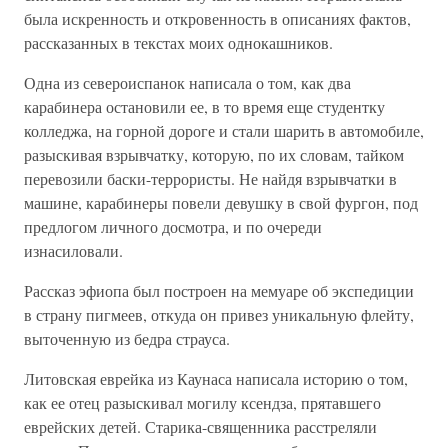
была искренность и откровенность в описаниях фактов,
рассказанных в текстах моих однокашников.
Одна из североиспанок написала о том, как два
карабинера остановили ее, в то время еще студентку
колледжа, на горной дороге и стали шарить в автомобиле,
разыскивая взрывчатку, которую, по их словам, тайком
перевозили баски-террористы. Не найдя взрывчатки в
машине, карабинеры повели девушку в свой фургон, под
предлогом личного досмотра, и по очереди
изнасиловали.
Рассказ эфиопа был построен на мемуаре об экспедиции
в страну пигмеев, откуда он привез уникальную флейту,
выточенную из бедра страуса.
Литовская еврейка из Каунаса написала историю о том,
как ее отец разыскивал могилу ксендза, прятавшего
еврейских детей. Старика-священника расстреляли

============================================================

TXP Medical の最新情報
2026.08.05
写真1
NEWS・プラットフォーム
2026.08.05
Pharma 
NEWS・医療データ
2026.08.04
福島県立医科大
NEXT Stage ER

============================================================

### Task details
Give back, word for word, only the lines above from the line holding "была искренность и" to the line holding "колледжа, на горной", both included.

### Response to the exercise
была искренность и откровенность в описаниях фактов,
рассказанных в текстах моих однокашников.
Одна из североиспанок написала о том, как два
карабинера остановили ее, в то время еще студентку
колледжа, на горной дороге и стали шарить в автомобиле,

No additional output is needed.